I've seen studies that indicate 2x per week is average, although admittedly I can't remember which. And, as you noted, what composes that average is suspect. It could reflect unhappy (or even sexless) marriages, marriages where the partners are separated (say if one works away from home or is in the military), etc. You guys are young, healthy, and sleep under the same roof every night; 2x per week is simply not that much, especially if one of the partners is not enthusiastic.

Your remark that self-improvement necessarily equals marriage improvement is off base. Certainly, bringing a whole, healthy self to your marriage is essential. But, after a certain point you are improving only yourself, and at that perhaps only in limited areas. For instance, no one would argue that you getting into shape (with the attendant health, energy, and self-esteem increases) benefits both of you. But running marathons goes way beyond being healthy. I'll bet that if your serious about them, then training, traveling to events, resting, nursing injuries, etc. would take up a good chunk of your time. It's really more of a hobby that you do for personal fulfillment and not because it is a benefit to him or to the marriage as a whole. There's nothing wrong with enjoying yourself, but - again - there's only so much time to do stuff and one thing done means another thing not done. And, BTW, isn't it possible that all the running itself is negatively impacting your libido?

You are dismissive of your husband's contributions. You say he's a wonderful father, which means that he parents well, provides well, helps at home, etc. - am I right? If I am, why isn't that enough? It seems your kids are young, with at least one in pre-school (if not diapers. Who cares for them while you are training or out with your friends?

With his responsibilities and devotion to his family, does he get the same down time you do? Can he pursue his interests guilt-free to the same extent you pursue yours? He sounds like I was at one point - beat down by doing for wife and kids and being ignored as she did her own thing. That feeling (for me) did not go away until I stopped being invested in my ex - so consider this a cautionary tale. If you think you're resentful now, wait until he gets tired of being blown off and cuts you out.

So, back to my question. What is it that you want him to do? Stop groping at you (understandably)? Become more active? Are any of these things genuinely going to increase your drive, or are you just hoping to get him out of your hair some?

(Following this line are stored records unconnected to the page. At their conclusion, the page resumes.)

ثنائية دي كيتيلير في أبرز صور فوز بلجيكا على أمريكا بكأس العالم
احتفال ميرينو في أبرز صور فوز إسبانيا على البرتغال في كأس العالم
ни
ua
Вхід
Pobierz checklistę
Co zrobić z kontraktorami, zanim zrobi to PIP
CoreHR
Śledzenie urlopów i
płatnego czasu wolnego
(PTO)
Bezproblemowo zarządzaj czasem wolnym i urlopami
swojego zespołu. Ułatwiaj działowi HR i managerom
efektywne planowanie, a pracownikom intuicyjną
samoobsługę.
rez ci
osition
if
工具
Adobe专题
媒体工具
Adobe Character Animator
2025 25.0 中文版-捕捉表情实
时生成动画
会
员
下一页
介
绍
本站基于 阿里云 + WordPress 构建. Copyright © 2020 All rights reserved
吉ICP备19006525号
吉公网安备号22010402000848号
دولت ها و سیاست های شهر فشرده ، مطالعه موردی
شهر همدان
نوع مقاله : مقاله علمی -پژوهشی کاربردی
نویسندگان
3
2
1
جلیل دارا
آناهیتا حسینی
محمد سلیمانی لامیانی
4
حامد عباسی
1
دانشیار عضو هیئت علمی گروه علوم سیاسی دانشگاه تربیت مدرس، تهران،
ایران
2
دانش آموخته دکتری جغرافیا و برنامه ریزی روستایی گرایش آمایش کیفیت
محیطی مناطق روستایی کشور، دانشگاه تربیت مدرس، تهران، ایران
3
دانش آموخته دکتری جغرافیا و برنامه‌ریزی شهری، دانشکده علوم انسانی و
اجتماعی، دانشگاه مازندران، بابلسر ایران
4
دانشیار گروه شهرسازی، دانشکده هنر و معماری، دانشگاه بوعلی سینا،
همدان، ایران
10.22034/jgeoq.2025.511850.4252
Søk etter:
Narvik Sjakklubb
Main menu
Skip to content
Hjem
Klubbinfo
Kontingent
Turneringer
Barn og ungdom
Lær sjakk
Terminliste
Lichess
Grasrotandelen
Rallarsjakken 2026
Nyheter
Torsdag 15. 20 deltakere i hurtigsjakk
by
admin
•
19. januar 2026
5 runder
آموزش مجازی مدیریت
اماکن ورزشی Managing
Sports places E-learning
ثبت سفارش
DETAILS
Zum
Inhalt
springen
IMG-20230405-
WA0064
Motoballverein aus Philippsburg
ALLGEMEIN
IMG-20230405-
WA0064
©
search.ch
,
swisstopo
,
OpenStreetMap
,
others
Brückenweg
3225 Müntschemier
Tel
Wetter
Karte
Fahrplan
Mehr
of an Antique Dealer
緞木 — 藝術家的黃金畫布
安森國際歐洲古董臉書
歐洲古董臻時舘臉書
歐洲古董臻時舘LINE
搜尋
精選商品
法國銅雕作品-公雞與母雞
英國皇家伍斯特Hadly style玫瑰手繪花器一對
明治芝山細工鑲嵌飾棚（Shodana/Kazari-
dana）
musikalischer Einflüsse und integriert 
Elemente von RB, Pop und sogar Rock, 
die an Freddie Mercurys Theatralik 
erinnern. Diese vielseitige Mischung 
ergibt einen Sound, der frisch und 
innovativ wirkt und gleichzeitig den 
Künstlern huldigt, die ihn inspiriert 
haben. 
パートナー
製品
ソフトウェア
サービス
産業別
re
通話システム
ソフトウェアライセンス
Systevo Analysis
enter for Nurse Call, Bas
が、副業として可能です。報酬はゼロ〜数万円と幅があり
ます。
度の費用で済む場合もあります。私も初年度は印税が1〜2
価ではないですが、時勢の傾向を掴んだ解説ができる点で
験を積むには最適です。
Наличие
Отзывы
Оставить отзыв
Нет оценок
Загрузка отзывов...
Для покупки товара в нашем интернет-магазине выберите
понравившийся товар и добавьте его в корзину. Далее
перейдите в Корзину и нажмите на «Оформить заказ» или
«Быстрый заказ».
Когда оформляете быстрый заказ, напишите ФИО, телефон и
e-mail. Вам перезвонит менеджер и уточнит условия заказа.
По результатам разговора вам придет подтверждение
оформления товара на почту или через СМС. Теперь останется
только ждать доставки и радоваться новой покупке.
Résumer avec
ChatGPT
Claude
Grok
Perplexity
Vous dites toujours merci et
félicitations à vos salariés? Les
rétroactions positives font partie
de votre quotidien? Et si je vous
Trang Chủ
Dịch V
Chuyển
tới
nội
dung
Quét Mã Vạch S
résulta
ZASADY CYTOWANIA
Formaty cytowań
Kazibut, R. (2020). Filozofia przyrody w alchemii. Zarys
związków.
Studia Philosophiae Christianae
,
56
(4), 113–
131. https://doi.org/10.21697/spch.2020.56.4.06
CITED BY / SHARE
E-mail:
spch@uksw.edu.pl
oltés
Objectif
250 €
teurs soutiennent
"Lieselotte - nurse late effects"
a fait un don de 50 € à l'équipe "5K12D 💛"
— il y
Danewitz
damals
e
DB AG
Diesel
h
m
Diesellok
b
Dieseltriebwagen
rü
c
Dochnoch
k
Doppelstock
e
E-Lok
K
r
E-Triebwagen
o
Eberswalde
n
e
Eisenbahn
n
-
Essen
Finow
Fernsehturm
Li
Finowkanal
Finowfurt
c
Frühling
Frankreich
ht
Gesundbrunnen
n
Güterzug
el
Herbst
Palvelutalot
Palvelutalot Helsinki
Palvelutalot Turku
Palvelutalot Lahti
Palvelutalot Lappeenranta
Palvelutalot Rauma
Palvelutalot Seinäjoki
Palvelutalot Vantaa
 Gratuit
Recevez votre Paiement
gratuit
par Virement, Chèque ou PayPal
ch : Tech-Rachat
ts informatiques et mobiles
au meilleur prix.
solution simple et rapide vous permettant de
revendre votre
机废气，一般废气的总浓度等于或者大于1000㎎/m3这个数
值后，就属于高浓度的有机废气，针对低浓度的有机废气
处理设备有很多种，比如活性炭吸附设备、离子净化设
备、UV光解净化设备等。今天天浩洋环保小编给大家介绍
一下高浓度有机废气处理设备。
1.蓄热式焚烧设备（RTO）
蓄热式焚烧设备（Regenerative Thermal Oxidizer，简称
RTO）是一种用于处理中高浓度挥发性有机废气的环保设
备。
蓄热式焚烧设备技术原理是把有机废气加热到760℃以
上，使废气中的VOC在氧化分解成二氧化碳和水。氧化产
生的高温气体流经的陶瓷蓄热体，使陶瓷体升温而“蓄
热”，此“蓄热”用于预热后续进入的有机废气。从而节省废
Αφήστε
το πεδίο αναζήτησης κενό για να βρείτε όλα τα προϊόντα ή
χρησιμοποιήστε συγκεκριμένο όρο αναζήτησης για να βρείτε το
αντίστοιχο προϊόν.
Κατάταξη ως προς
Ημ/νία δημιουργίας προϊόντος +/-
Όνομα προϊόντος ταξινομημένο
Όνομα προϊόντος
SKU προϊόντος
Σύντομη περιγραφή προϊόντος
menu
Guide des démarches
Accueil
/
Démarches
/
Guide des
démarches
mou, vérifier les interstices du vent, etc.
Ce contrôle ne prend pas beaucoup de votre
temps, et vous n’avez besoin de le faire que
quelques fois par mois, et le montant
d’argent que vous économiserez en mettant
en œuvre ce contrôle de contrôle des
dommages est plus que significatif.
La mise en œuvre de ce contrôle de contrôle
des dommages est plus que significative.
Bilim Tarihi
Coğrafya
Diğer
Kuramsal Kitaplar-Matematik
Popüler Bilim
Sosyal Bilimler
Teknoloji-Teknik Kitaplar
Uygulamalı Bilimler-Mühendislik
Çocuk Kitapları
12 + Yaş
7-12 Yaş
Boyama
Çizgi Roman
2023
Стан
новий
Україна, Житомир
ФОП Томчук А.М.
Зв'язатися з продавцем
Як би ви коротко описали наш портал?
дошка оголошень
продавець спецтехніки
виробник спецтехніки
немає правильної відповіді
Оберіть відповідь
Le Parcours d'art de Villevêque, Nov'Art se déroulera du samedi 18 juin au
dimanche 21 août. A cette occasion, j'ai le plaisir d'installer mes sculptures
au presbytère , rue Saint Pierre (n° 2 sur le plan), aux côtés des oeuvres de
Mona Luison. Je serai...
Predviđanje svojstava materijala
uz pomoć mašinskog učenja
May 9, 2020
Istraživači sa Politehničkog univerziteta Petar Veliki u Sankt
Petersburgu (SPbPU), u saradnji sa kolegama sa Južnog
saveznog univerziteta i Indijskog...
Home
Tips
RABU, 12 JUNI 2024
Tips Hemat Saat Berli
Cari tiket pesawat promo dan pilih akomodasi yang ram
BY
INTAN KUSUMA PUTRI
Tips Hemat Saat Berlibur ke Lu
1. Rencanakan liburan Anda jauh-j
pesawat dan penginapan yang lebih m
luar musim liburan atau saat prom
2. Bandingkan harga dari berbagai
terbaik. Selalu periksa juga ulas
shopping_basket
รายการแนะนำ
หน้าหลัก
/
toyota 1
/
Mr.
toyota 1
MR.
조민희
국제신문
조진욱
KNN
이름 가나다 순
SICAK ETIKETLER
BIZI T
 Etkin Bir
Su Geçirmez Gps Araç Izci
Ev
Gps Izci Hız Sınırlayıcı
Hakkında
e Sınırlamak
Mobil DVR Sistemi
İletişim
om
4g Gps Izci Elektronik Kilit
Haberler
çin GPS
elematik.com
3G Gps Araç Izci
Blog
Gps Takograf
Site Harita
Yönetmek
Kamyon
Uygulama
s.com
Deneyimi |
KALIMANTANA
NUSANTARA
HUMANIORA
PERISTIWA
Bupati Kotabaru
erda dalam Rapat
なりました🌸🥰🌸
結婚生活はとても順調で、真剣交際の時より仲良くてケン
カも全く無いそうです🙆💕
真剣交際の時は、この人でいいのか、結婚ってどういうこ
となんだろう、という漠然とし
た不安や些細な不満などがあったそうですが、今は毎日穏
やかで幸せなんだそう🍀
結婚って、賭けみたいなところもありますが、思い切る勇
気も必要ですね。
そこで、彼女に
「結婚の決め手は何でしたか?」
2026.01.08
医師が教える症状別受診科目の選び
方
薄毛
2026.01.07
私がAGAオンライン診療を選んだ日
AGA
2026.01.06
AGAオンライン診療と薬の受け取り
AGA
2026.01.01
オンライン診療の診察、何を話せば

You need to be honest about this. You are looking at each other from across the same divide. You feel you are pushing yourself to get up to 2x per week, and he's struggling to get from whatever his optimal level of sex is down to this point. Neither of you is satisfied and you both are frustrated, which is completely understandable.

But, I feel there is a consideration you are overlooking. IMO, if you really have to struggle to get up to 2x per week then your natural drive is _really_ low. I feel these issues should be negotiated from a pespective of healthy but mismatched drives. That does not seem to be the case here. Asking him to be happy with 2x per week is basically saying he needs to accomodate your LD, rather than you resolving that issue _and then_ negotiating the sex.

I most definitely am not saying you should ignore your needs. Rather, the best way of working this out is to bring your sexually healthiest, most able self to him (even if getting to that point takes significant sacrifice) and, as part of that process, tell him what he could legitimately do that would (not maybe) get you there. Then you negotiate.

I would even consider striking a bargain with him. Do indeed tell him that the groping and crude gestures need to stop. But, affirm his drive and that it's unreasonable to expect him to treat you better and meet your needs while still getting it only 2x per week. Offer to bump up the frequency to 3x per week and try some different things in the bedroom in exchange for him not being so boorish.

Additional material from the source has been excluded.